##### Data
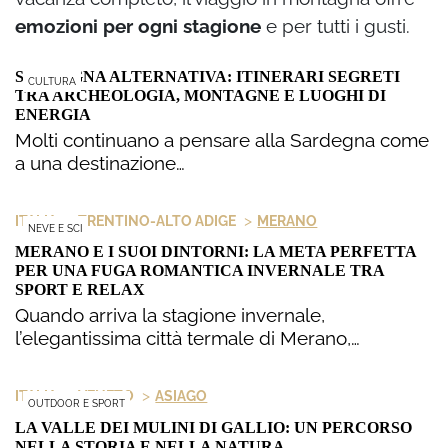
emozioni per ogni stagione
e per tutti i gusti.
SARDEGNA ALTERNATIVA: ITINERARI SEGRETI
CULTURA
TRA ARCHEOLOGIA, MONTAGNE E LUOGHI DI
ENERGIA
Molti continuano a pensare alla Sardegna come
a una destinazione…
>
>
ITALIA
TRENTINO-ALTO ADIGE
MERANO
NEVE E SCI
MERANO E I SUOI DINTORNI: LA META PERFETTA
PER UNA FUGA ROMANTICA INVERNALE TRA
SPORT E RELAX
Quando arriva la stagione invernale,
l’elegantissima città termale di Merano,…
>
>
ITALIA
VENETO
ASIAGO
OUTDOOR E SPORT
LA VALLE DEI MULINI DI GALLIO: UN PERCORSO
NELLA STORIA E NELLA NATURA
##########
§ What you should do: Nothing but a number should be given: the count of lines above that hold "stagione".

§ Solution to this task: 2